Rooted. This was really fun and taught me new things. Thanks to @Andres7ll for nudges that helped me get user because I was overcomplicating things. After that, root was a breeze. Way easier than I expected!
PM me if you need nudges or hints. I will not give you any straight answers though. I will simply point you in the right direction and help you learn as I did.
Well, I’m probably sleep deprived and over complicating this - but Id welcome a nudge on what to do with the tool once you login. I know its probably something to do with the | feature, and I assume a markup language of some sort but beyond that… Lost.
@melodicminor said:
Well, I’m probably sleep deprived and over complicating this - but Id welcome a nudge on what to do with the tool once you login. I know its probably something to do with the | feature, and I assume a markup language of some sort but beyond that… Lost.
maybe you can get the “tool” to build you something …
“something” that opens the door and allows you to execute commands based on the backend technology…
ohkay this is my first windows machine, and i have no clue whatsoever
so what should i study or where should i need to look for reverse shell here?!!
a little push needed guyzz
ohkay this is my first windows machine, and i have no clue whatsoever
so what should i study or where should i need to look for reverse shell here?!!
a little push needed guyzz
I wouldn’t think of this as a “windows” machine. Your attack is based on the technology stack in use and the box name is a bit of a clue.
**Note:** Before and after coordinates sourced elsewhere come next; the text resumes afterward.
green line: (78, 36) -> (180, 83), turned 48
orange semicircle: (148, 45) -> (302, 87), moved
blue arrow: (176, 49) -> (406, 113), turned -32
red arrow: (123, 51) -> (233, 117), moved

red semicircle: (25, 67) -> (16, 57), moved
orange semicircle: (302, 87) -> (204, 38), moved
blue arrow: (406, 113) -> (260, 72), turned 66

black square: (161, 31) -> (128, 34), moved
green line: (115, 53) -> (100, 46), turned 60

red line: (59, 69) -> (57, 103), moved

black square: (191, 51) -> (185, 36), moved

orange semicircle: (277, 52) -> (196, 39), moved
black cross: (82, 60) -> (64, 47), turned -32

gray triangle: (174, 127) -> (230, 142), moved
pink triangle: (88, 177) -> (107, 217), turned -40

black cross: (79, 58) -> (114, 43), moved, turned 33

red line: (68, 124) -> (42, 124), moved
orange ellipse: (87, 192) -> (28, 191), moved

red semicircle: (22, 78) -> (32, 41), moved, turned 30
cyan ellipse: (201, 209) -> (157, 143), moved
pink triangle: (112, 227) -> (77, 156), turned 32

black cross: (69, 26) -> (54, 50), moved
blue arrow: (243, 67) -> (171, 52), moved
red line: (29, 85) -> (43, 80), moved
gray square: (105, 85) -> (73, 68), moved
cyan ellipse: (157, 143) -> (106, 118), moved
Once you log in, look for ways you can use the technology to run commands on your behalf.
ohkay this is my first windows machine, and i have no clue whatsoever
so what should i study or where should i need to look for reverse shell here?!!
a little push needed guyzz
I wouldn’t think of this as a “windows” machine. Your attack is based on the technology stack in use and the box name is a bit of a clue. Once you log in, look for ways you can use the technology to run commands on your behalf.
ohkay m on it!!
need a little research from my side…will do it!1
I would really like to kill the r******r before he kills me
Uf… finally got the user!
Edit again: rooted! A bit frustrating because of poor performance. But an enjoyable machine overall, and quite realistic.
No joke on the r******r bit! Looking for any nudge in how to get around that particular hurdle. I am able to do just about everything else I need to get this thing knocked out.
(Quote)
No joke on the r******r bit! Looking for any nudge in how to get around that particular hurdle. I am able to do just about everything else I need to get this thing knocked out.
The r******r bit is just a necessary step to do machine cleanup. You have quite a big window to do your stuff before it kicks in. Time it well and you shall succeed
(Quote)
No joke on the r******r bit! Looking for any nudge in how to get around that particular hurdle. I am able to do just about everything else I need to get this thing knocked out.
The r******r bit is just a necessary step to do machine cleanup. You have quite a big window to do your stuff before it kicks in. Time it well and you shall succeed
I can imagine that but it seemed to be running every 30s or so. I would upload the thing and before I could navigate to it, R would have run and it would be cleared out.
Not sure what was going on but after somebody reset the machine, it acted normal and I was able to complete user and root flags last night. Fun box with some unexpected direction. I did not see s********n and A**** D****s coming in the same system!